Can’t Take It With You

We stood at the intersection looking down at my body, hit by a bus.  How ridiculous!  After all the times I stopped people on their phone gadgets from walking into traffic…and now this?  I must have been daydreaming.  What an idiot!

Cars were still swishing through the scene while a small crowd of cynical bystanders gathered to make snarky comments in hushed voices.  The police arrived to push the crowd away and redirect traffic.  One of them walked right through me…ugh!  Weird!!  I shuddered. My companion grinned.

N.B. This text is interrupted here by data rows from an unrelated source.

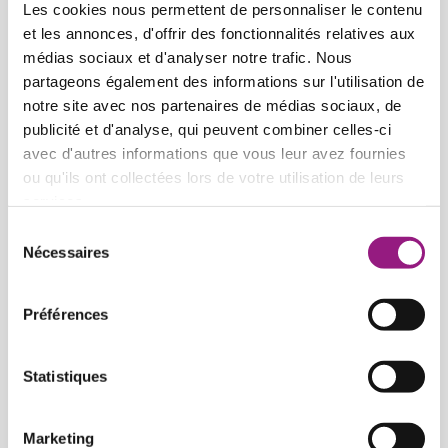
Mëllechgourmet’ën
Les cookies nous permettent de personnaliser le contenu
Von 2 Monaten bis 2 Jahre
et les annonces, d'offrir des fonctionnalités relatives aux
médias sociaux et d'analyser notre trafic. Nous
partageons également des informations sur l'utilisation de
Pampersrocker
notre site avec nos partenaires de médias sociaux, de
Von 2 Monaten bis 2 Jahre
publicité et d'analyse, qui peuvent combiner celles-ci
avec d'autres informations que vous leur avez fournies
Tutti-Fruttis
ou qu'ils ont collectées lors de votre utilisation de leurs
Von 2 bis 4 Jahren
services.
Sélection
Nécessaires
Dschungelkids
du
Von 2 bis 4 Jahren
consentement
Préférences
Piraten
Von 0 bis 4 Jahre
Statistiques
Marketing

I felt regret.  It was a good body.  I’d kept it fit and healthy, not too bad looking either, but now it was mangled and broken.  There were scattered bits of gristle and a thick dark liquid splashed across the asphalt.  One of my eyes hung down my cheek by a thread and my skull was split wide open like a busted watermelon.  Hmmm, I always wondered what my own brains looked like.  Eeeeeew!!!

My companion stepped over to me with a ‘we should go soon’ nudge.  I must say, for a scythe wielding hippie weirdo in a medieval bathrobe, he seemed like a decent chap.  He was kind enough to give me time to adjust.  Finally, with a friendly clap on the shoulder he hissed, “Come along, son.  You can’t take it with you.”  We turned away and began walking off into the ether.

“Hey Grim!” I said, “You think I’ll come back as a sea slug or a tapeworm?  I hope not…maybe I could be a hockey puck!  Yeah!  That’s where all the action is…”  He shook his head and rolled his eye sockets.  “Hey, can you introduce me to Jesus?  No…ELVIS!!! Yeaaaah!”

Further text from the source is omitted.